When my best friend Alice was five she asked her mother how you got babies. "Well," her mum said, "you just be yourself and be nice to people and you'll make lots of friends. And one day, one of those friends will ask you to marry him and then you'll have babies."

This story came up one night when we were out with our other best friend, Amalia, discussing the year that's passed, and our hopes and dreams for the year to come. And we realised that between the three of us, we'd only ever asked a boy out once (and that was when Alice was barely 11 so it didn't count).

Now, Alice is a willowy blonde and Amalia a doe-eyed Swede and neither of them is ever short of admirers. But - we decided - as 25-year-old women living in the 21st century we should, dammit, be plucking up the courage to pick up the phone ourselves, instead of whiling away the time in ivory towers waiting for stray princes to come riding by. So in a flush of resolve we decided that that would be our New Year's resolution.

After we'd toasted this and replenished our glasses, we fell to wondering how you actually went about asking someone out these days.

We came up with a hypothetical scenario. If a girl was to meet a guy on - say - a GQ photoshoot, and he was really sharp and stylish and intelligent, then instead of sitting around dreaming (she's a dreamy type of girl, this girl) or hoping he'd call, she should do something like finding out his e-mail address and e-mailing him. But, we agreed, that's a bit boring.

Then, in a flash of inspiration, it came to us that - and this scenario is entirely hypothetical, of course - if our heroine happened to have a column in a national broadsheet she could make it into a sort of billet doux. The guy in question would surely be won over by such a breathtakingly gutsy scheme, we agreed, and we congratulated ourselves on our sheer (if theoretical) bravado.

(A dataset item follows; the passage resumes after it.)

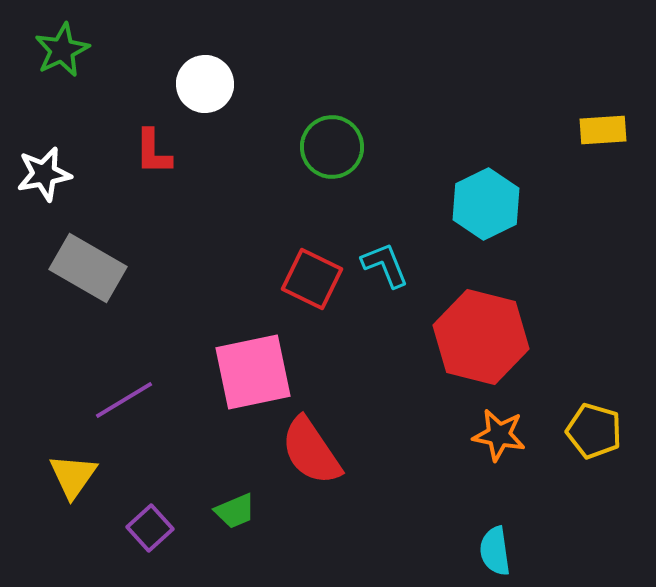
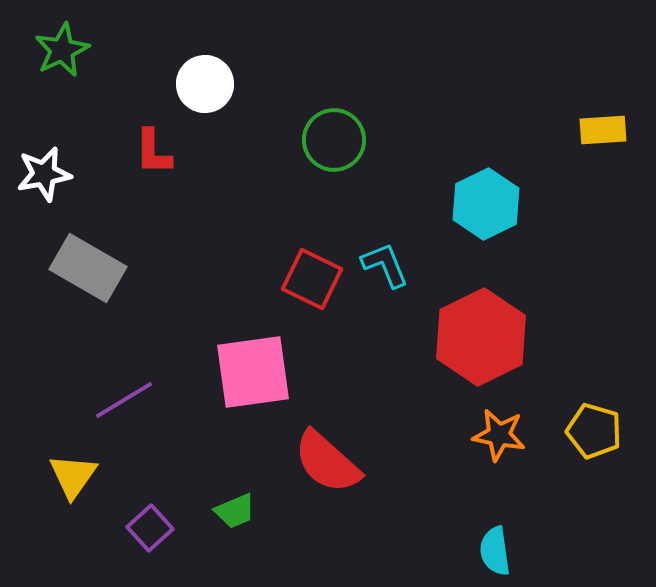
green circle: moved 2 px right, 7 px up
red hexagon: rotated 20 degrees clockwise
pink square: rotated 4 degrees clockwise
red semicircle: moved 16 px right, 11 px down; rotated 14 degrees counterclockwise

Almost immediately though we realised the flaw in our masterplan. There could be no guarantee whatsoever that the intended recipient would happen to read that column, in that paper, on that particular day. We were stumped. And we were also well into our second bottle of rosé at that point, so we ditched the entire project and decided to go dancing instead.

I concluded, then, that as far as New Year's resolutions are concerned, perhaps I'd better just stick to something like attempting to read War and Peace. It's a trusty old one: it's done me for the past three or four years, anyway. Oh dear. Happy New Year.